Spain’s National Commission of Markets and Competition (CNMC) has fined Mediaset and Atresmedia EUR38.9m and EUR38.2m respectively for, independently of one another, imposing single-branding agreements and minimum purchase requirements on advertisers. This, concluded the CNMC, limited rival national, regional and pay-TV broadcasters’ ability to collect advertising revenue and so pushed them out of the television advertising market. In particular, the CNMC found that the companies charged advertisers a high minimum investment fee, amounting to a “significant percentage” of their total advertising campaign, and penalised advertisers that did not comply with the investment commitment. They paid bonuses to advertising agencies that reached a certain share of advertising on the companies’ channels. They also bundled channel packages so advertisers were forced to pay for advertising on less popular channels when buying advertising on a more highly viewed channel. The CNMC has concluded that these practices negatively impacted demand for audio-visual content in Spain and competition in the free-to-air television market, limiting the capacity of third party operators to acquire attractive audio-visual content that would allow them to improve their audience.
In addition to the fines, the CNMC has ordered the networks to end the anti-competitive conduct within three months and to provide it with documents on their future commercial offers and agreements. The companies, which had failed to convince the CNMC to close its investigation with commitments, plan to appeal, arguing among other points that the CNMC should have viewed the TV advertising sector as part of a much larger audio-visual advertisement market. The case signals the CNMC’s on-going interest in the media sector.

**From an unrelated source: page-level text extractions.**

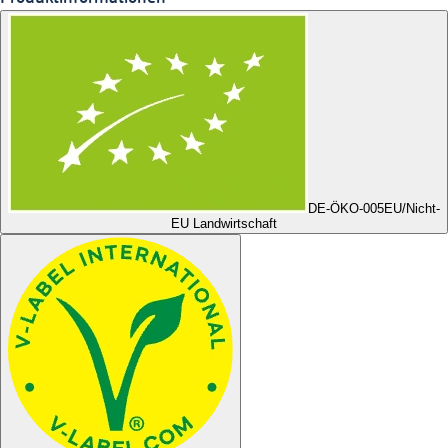
DE-ÖKO-005
EU/Nicht-
EU Landwirtschaft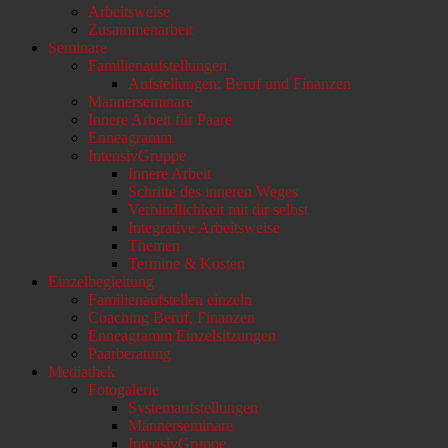
Arbeitsweise
scrollen
Zusammenarbeit
Seminare
Familienaufstellungen
Aufstellungen: Beruf und Finanzen
Männerseminare
Innere Arbeit für Paare
Enneagramm
IntensivGruppe
Innere Arbeit
Schritte des inneren Weges
Verbindlichkeit mit dir selbst
Integrative Arbeitsweise
Themen
Termine & Kosten
Einzelbegleitung
Familienaufstellen einzeln
Coaching Beruf, Finanzen
Enneagramm Einzelsitzungen
Paarberatung
Mediathek
Fotogalerie
Systemaufstellungen
Männerseminare
IntensivGruppe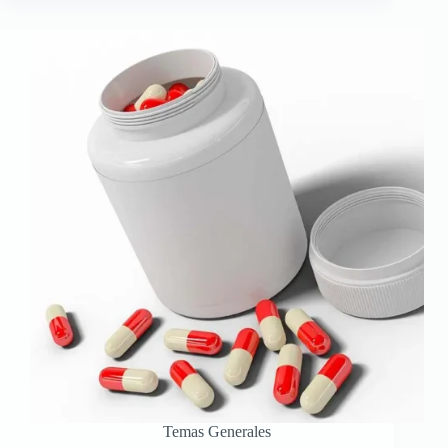
Temas Generales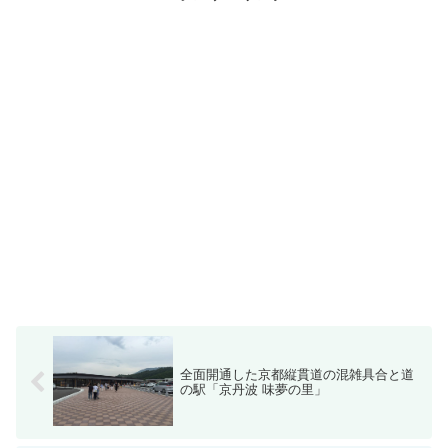
全面開通した京都縦貫道の混雑具合と道
の駅「京丹波 味夢の里」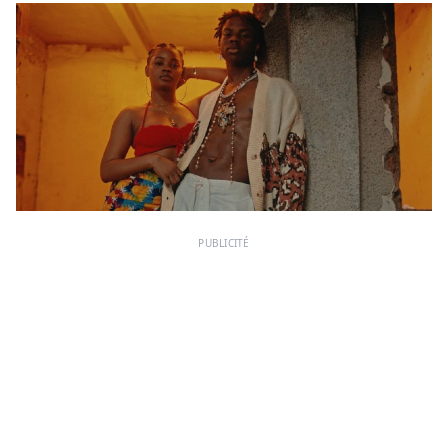
PUBLICITÉ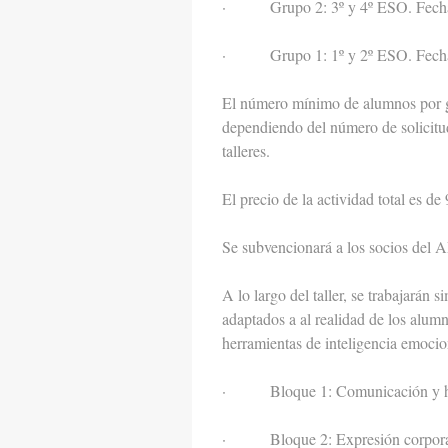
· Grupo 2: 3º y 4º ESO. Fechas 
· Grupo 1: 1º y 2º ESO. Fecha
El número mínimo de alumnos por g
dependiendo del número de solicitud
talleres.
El precio de la actividad total es d
Se subvencionará a los socios del 
A lo largo del taller, se trabajarán
adaptados a al realidad de los alumn
herramientas de inteligencia emocio
· Bloque 1: Comunicación y hab
· Bloque 2: Expresión corporal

In general, antitrust authorities across the world favour structural divestments to deal with what would otherwise be anti-competitive mergers. However, as we found in our analysis of last year’s merger control trends, in practice they do resort to behavioural remedies, and not infrequently in transactions in the media and telecoms sectors. Three sets of conditional clearances this month provide confirmation.
First, following a phase 2 investigation, the European Commission has approved Telia’s acquisition of Bonnier Broadcasting, subject to compliance with a substantial package of behavioural remedies. The Commission’s concerns with the transaction relate to the fact that it would create a vertically integrated player in the audio-visual industry, combining a retail TV distributor (Telia) with the owner of important Finnish and Swedish TV channels (Bonnier Broadcasting). The Commission concluded that in Finland and Sweden the merged entity would deny Telia’s telecom and TV distribution rivals access to its streaming services, TV channels and advertising space on TV channels thereby forcing those companies out of the market. The remedies, which will remain in place for ten years, for the most part provide for access: to the merged entity’s free-to-air and basic pay-TV channels, as well as its premium pay-TV sports channels, through FRAND licences; to its streaming services and applications over the internet; and through a ban on discriminating in the sale of TV advertising space on its channels. In addition, the Commission has demanded the maintenance of information barriers between the merged entity’s wholesale and retail businesses to protect competitors’ confidential information.
Second, the Korea Fair Trade Commission (KFTC) has approved two separate large media mergers with behavioural conditions: the combination of South Korea’s third largest telecom operator, LG Uplus, and its largest cable-TV operator, CJ Hello, and the merger between its second largest telecom operator, SK Telecom, and its second largest cable-TV operator, t-broad. To address a number of antitrust concerns resulting from the parties’ strengthened market positions, the behavioural remedies imposed on both deals prohibit price increases in cable-TV subscription fees exceeding the annual consumer price inflation rate, any reduction in the number of cable TV channels being offered to subscribers and refusing to renew contracts or coercing subscribers into switching to more expensive contracts. The conditions will remain in place until 2022. In the meantime, the industry should take note that the KFTC plans to cooperate with other South Korean government agencies in discussing policy changes relating to pay-TV market players’ transactions with small and mid-sized rivals and TV home shopping channel operators.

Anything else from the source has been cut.